Direct passage of the pin precisely. Once the wire has made a track in the bone, the direction of the K-wire cannot be readjusted.
In order to measure the length of wire advancement or retrieval, place the driver head of the drill at the level of the skin to use the skin as a reference point.
Interosseous Wiring
The 90° to 90° interosseous wire fixation can also provide stability and compression with minimal soft tissue dissection. It is mainly used for transverse fractures of the phalanges, for joint fusion, and for osteosynthesis in replantation. The technique requires 0.045 inch K-wires, an 18G needle, and 24G or 26G dental wire. Drill holes are made using a 0.045 inch K-wire through both bone fragments, dorsal to palmar, and radial to ulnar. An 18G needle is inserted through the drill holes to serve as a temporary guide for the insertion of a 24G or 26G dental wire. After circumferential engagement of the wire, it is tightened carefully to avoid wire breakage (Figure 75.4). Alternatively, instead of using interosseous wires in anteroposterior and lateral planes, both loops can be positioned in a dorsal to volar direction.
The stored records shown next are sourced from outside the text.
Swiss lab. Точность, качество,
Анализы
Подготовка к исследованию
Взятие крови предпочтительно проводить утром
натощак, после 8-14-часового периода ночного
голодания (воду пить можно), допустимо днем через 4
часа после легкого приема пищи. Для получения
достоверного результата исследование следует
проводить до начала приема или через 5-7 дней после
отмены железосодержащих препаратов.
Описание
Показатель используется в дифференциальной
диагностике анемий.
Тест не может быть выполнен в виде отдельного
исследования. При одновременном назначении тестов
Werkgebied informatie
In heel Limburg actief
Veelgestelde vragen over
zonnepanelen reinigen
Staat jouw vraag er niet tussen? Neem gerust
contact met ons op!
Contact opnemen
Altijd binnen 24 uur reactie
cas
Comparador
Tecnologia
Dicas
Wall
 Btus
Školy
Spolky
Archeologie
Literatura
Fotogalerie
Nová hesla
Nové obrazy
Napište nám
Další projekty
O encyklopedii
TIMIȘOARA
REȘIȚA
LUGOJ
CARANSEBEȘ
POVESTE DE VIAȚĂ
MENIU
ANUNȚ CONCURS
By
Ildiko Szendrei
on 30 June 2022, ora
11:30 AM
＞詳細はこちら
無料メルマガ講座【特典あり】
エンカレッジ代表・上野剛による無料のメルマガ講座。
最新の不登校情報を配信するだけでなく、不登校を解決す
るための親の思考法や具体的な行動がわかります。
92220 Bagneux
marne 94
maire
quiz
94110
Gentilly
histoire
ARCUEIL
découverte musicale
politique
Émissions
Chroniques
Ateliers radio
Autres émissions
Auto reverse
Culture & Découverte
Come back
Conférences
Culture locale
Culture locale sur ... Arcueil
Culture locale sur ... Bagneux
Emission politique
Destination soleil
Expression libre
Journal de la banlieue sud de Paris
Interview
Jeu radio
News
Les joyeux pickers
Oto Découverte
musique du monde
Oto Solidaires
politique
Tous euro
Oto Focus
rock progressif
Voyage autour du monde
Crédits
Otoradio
FIGURE 75.3. Tension band wiring: K-wires provide stabilization and wire loops exert compression across the fracture line.
FIGURE 75.4. Interosseous wiring: A. Two-wire loops at 90° angles to each other (90° to 90°) or (B) parallel wires provide both stabilization and compression.
Intramedullary Fixation
The use of intramedullary fixation may be suitable for transverse fractures. Steinmann pins or multiple K-wires are used (Figure 75.5).6 The devices are completely intraosseous and their removal is not necessary. Potential disadvantages are rotational instability and pin migration. They are difficult to apply in spiral or long oblique fractures.
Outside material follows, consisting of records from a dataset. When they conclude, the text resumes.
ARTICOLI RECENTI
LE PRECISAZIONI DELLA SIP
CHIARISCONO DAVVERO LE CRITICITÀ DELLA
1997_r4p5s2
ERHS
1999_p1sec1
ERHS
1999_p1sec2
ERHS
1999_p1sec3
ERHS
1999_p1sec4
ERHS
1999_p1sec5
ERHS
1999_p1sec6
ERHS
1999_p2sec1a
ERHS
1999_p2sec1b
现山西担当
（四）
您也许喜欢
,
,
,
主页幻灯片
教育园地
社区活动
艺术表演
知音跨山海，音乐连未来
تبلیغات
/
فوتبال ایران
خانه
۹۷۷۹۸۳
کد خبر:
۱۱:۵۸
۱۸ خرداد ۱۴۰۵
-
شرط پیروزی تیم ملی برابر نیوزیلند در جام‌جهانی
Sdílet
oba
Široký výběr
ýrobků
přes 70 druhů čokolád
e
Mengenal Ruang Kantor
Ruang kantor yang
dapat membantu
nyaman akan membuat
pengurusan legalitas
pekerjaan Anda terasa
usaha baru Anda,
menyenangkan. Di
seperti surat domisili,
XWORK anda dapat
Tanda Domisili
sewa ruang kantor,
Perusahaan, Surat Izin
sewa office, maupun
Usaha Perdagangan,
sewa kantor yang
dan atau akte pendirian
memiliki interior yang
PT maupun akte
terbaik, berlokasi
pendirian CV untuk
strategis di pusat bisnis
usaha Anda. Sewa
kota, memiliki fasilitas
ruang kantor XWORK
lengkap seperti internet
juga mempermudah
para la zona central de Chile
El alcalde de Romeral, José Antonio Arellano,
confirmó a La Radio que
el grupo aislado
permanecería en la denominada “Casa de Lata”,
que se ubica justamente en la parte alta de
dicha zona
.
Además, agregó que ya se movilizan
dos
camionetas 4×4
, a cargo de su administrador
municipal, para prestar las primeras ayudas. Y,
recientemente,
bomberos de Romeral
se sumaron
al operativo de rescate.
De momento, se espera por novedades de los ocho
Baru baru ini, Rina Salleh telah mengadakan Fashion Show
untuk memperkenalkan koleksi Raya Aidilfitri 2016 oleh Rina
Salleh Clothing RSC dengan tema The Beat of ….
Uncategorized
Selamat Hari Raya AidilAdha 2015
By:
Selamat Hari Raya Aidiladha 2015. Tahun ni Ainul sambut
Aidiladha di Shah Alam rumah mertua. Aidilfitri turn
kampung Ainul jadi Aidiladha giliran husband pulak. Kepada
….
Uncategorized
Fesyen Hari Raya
FIGURE 75.5. Intra medullary fixation of a metacarpal fracture with anterograde insertion of prebent K-wires. A. During placement. B. Wires are trimmed after placement.
FIGURE 75.6. Lag screw principle (compression screw): A. Drilling of hole across both fragments. B. Countersinking. C. Screw length determination. D. Drilling of glide hole with larger drill bit. E. Tightening the lag screw. F. Two or three lag screws assure stability.
Compression Screws
Compression can be applied between the fracture fragments using the lag screw principle. This is done by using screws with a small length of thread at the tip and a smooth shank between the threaded portion and the tip. Fully threaded screws can also act as lag screws if the proximal cortex is over-drilled so that the proximal hole acts as a glide hole (Figure 75.6). Compression of two bone fragments with lag screws can be applied in long oblique and spiral fractures, where the fracture length is at least twice the bone width. Proper holding of the accurately reduced fragments with appropriate clamps is essential for successful lag screw osteosynthesis.
Plate Fixation
The main benefits of osteosynthesis with plates and screws are rigid fixation and maintenance of bone length. The technique is indicated in metacarpal fractures, especially with multiple fractures, and for the reconstruction of malunion and nonunion. Compression plates are designed to provide compression across the fracture line. Tightening the screw in an eccentrically placed drill hole creates a force vector in the longitudinal direction. The screw head progressively pulls the plate along with already fixed fracture portion toward the other fragment (Figure 75.7). Due to the need for extensive dissection, plate fixation is associated with a higher rate of extensor tendon adhesion formation, often necessitating tenolysis. Despite the development of thinner plates, some bulkiness remains and plates may require removal.
External Fixation
External fixation is used in complex fractures where anatomic reconstruction is not feasible. For example, highly comminuted fractures with bone loss, gunshot wounds, and fractures with severe soft tissue damage and/or contamination may be best treated by external fixation. The external fixator bridges across the fracture, thus stabilizing the bone fragments and maintaining length until soft tissue healing occurs. As the manipulation of the fracture site is minimal, preservation of the vascular supply is possible. The high stability of external fixator systems permits early mobilization.